= Michmas =

Ancient Israelite and Jewish town, identified with modern-day Mukhmas

Michmas (/ˈmɪkmæʃ/; מִכְמָשׂ or מִכְמָס) was an Israelite and Jewish town located in the highlands north of Jerusalem. According to the Hebrew Bible, it belonged to the Tribe of Benjamin. It was the setting of the biblical Battle of Michmash, recounted in 1 Samuel 14. Michmas was inhabited during the Second Temple period, when, according to the Mishnah, its fine wheat was brought to the Temple.

Michmas is identified with the Palestinian village of Mukhmas in the West Bank, which preserves its ancient name.
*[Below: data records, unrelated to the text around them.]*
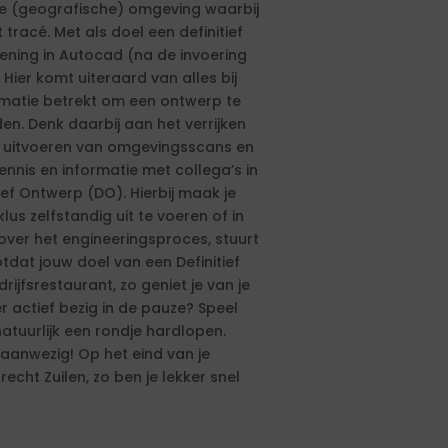
de (geografische) omgeving waarbij
 tracé. Met als doel een definitief
ening in Autocad (na de invoering
Hier komt uiteraard van alles bij
rmatie betrekt om een ontwerp te
n. Denk daarbij aan het verrijken
n) uitvoeren van omgevingsscans en
nnis en informatie met collega’s in
ef Ontwerp (DO). Hierbij maak je
s zelfstandig uit te voeren of in
ver het engineeringsproces, stuurt
tdat jouw doel van een Definitief
rijfsrestaurant, zo geniet je van je
er actief bezig in de pauze? Speel
natuurlijk een rondje hardlopen.
 aanwezig! Op het eind van je
echt Zuilen, zo ben je lekker snel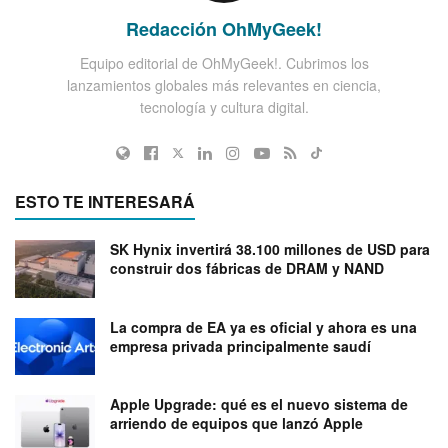
Redacción OhMyGeek!
Equipo editorial de OhMyGeek!. Cubrimos los
lanzamientos globales más relevantes en ciencia,
tecnología y cultura digital.
ESTO TE INTERESARÁ
SK Hynix invertirá 38.100 millones de USD para
construir dos fábricas de DRAM y NAND
La compra de EA ya es oficial y ahora es una
empresa privada principalmente saudí
Apple Upgrade: qué es el nuevo sistema de
arriendo de equipos que lanzó Apple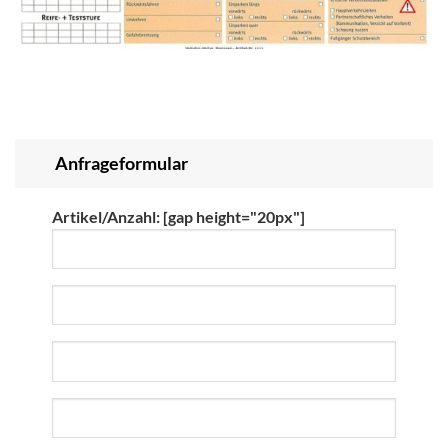
Anfrageformular
Artikel/Anzahl:
[gap height="20px"]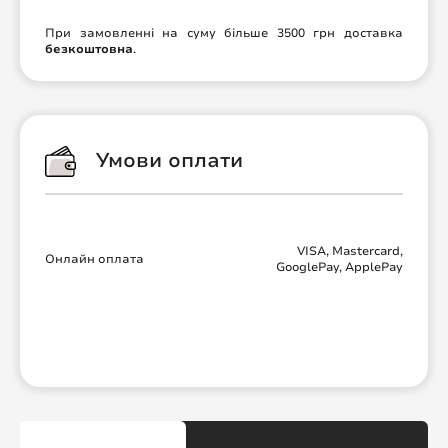
При замовленні на суму більше 3500 грн доставка
безкоштовна
.
Умови оплати
VISA, Mastercard,
Онлайн оплата
GooglePay, ApplePay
The nearby Israeli settlement Ma'ale Mikhmas, founded in 1981, is also named after the biblical town.

==Location==
Michmas was located near Geba, east of Bethel and south of Migron, and on the road to Jerusalem. Michmas lay on the line of march of an invading army from the north, on the north side of a steep and precipitous wadi known today in Arabic as Wadi es-Suweinit ("valley of the little thorn-tree" or "the acacia"), and in Modern Hebrew as Nahal Michmas.

==Biblical account==

The town is known by its connection with the Philistine war of Saul and Jonathan, as it was the site of the Battle of Michmash recounted in the Bible. In 1 Samuel 13 ‘And Saul, and Jonathan his son, and the people that were present with them, abode in Gibeah of Benjamin, but the Philistines encamped in Michmas. According to this record, with the element of surprise and with confidence in God's help, King Saul's son Jonathan and his armour-bearer attacked and killed many in the Philistines garrison, causing panic throughout and a Philistine rout.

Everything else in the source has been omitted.